$$\rightleftharpoonup{xx}$$
$$\longleftharp{xx}$$,
$$\longrightharp{xx}$$,
Entre los métodos para el estudio de la interacción proteína-proteína dentro de las células, complementación bimolecular de fluorescencia (BiFC) es relativamente simple y sensible. BiFC se basa en la producción de fluorescencia utilizando dos fragmentos no fluorescentes de una proteína fluorescente (Venus, una variante de la proteína fluorescente amarilla, se utiliza aquí). Fragmentos de Venus no fluorescentes (VN y VC) se fusionan a dos proteínas que interactúan (en este caso, AKAP-Lbc y PDE4D3), produciendo fluorescencia debido a la interacción VN-AKAP-Lbc-VC-PDE4D3 y la formación de una proteína fluorescente funcional dentro de las células.

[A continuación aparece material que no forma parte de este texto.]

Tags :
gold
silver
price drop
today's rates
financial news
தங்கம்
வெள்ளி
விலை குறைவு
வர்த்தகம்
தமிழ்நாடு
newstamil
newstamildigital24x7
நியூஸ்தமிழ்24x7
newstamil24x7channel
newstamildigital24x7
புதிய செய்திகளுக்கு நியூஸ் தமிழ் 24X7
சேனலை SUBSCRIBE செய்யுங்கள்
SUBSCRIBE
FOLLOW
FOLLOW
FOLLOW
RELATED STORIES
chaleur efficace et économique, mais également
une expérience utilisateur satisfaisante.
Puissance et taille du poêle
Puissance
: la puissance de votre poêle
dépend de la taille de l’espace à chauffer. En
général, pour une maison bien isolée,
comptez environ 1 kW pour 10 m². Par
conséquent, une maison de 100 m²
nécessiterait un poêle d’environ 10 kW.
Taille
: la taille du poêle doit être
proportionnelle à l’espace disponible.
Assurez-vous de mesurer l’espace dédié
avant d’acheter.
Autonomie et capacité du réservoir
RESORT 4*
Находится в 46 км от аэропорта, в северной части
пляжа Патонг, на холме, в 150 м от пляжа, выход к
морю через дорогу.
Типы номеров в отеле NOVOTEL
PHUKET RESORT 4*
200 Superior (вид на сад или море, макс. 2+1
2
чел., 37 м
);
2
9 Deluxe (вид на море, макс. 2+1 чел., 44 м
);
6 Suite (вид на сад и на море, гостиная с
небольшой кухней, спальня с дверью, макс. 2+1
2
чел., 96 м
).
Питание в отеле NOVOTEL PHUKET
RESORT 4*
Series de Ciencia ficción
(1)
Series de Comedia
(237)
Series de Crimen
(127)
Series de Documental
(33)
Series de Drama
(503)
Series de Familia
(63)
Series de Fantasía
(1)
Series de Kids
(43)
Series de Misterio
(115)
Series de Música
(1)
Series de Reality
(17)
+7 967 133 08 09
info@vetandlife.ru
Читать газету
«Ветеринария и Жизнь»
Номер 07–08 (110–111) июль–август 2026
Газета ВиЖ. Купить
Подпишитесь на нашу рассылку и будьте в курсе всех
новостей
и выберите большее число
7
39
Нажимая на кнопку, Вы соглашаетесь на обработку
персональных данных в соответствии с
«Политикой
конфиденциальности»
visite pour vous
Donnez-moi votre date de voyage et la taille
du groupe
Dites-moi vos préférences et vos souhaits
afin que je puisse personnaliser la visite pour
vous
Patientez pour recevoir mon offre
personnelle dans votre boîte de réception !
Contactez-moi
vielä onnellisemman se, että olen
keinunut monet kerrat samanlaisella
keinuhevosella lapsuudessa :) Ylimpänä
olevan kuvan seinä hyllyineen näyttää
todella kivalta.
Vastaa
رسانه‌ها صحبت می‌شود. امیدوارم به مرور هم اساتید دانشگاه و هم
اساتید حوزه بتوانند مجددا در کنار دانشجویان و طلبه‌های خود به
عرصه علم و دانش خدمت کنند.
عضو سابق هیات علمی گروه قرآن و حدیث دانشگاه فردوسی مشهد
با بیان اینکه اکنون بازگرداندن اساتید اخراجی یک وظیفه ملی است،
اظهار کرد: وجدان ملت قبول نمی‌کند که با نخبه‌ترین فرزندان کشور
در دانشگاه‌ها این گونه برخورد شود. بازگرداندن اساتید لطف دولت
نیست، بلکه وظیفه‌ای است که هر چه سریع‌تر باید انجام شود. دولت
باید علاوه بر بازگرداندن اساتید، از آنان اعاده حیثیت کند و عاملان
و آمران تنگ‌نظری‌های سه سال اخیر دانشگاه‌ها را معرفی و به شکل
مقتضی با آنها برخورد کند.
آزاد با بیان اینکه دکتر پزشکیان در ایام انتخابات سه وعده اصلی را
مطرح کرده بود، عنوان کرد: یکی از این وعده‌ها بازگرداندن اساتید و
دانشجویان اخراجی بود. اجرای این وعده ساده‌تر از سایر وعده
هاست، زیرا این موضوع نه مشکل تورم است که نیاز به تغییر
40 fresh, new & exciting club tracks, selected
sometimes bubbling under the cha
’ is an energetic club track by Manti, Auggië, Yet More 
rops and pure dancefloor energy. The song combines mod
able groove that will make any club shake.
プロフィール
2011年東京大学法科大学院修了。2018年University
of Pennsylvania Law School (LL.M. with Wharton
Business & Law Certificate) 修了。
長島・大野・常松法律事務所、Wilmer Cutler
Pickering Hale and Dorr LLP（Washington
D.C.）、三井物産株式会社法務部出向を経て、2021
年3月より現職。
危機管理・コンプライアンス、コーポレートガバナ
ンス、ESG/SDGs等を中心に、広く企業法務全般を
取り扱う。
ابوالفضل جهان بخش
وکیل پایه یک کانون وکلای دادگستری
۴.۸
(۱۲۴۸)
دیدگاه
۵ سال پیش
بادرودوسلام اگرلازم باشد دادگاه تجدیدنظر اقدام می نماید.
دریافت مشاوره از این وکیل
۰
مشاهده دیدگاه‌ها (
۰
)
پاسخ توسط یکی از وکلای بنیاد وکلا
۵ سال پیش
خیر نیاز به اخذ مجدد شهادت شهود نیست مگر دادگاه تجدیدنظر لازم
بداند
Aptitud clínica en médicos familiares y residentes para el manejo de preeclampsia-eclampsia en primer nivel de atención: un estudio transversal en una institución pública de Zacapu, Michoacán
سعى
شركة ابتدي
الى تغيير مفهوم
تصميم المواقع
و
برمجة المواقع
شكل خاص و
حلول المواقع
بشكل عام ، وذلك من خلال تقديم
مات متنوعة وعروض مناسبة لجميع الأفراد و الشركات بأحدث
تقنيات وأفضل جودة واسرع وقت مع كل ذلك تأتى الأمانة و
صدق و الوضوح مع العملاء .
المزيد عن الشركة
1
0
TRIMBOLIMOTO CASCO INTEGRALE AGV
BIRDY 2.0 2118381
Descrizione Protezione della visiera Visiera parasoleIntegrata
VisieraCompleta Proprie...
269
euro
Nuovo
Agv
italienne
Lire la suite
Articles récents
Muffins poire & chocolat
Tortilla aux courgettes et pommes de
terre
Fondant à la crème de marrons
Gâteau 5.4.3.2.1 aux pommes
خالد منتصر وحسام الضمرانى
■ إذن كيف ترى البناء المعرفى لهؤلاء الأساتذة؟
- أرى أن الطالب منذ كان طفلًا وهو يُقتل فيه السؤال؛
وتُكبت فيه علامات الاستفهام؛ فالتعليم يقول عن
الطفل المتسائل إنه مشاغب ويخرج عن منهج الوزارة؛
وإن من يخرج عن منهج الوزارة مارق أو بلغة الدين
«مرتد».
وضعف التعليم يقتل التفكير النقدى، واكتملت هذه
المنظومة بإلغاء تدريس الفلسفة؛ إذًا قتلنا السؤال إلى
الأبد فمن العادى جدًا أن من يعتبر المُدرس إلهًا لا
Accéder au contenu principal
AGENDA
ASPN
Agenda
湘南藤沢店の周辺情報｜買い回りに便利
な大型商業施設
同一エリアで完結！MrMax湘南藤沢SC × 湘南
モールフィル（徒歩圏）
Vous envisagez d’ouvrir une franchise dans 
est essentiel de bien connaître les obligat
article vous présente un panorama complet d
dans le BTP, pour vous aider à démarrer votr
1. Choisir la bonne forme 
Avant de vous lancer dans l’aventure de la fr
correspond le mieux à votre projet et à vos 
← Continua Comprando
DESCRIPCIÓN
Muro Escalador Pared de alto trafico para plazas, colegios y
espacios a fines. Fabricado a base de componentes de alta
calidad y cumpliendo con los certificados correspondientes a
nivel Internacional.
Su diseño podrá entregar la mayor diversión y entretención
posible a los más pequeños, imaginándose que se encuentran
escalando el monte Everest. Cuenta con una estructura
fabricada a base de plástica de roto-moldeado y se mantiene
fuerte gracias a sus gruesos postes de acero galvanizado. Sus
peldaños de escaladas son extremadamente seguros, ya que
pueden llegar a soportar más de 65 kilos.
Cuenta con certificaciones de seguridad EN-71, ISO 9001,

BiFC proporciona información sobre la localización subcelular de complejos de proteínas y la fuerza de las interacciones de proteínas basado en la intensidad de fluorescencia. Sin embargo, el análisis mediante microscopía BiFC para cuantificar la fuerza de la interacción proteína-proteína es mucho tiempo y es algo subjetivo debido a la heterogeneidad en la expresión de proteínas y la interacción. Por citometría de flujo de acoplamientoanálisis con metodología BiFC, la BiFC señal de la interacción proteína-proteína fluorescente se puede medir con precisión para una gran cantidad de células en un corto período de tiempo. Aquí, demostramos una aplicación de esta metodología para mapear regiones en PDE4D3 que se requieren para la interacción con AKAP-Lbc. Esta metodología de alto rendimiento se puede aplicar a la detección de factores que regulan la interacción proteína-proteína.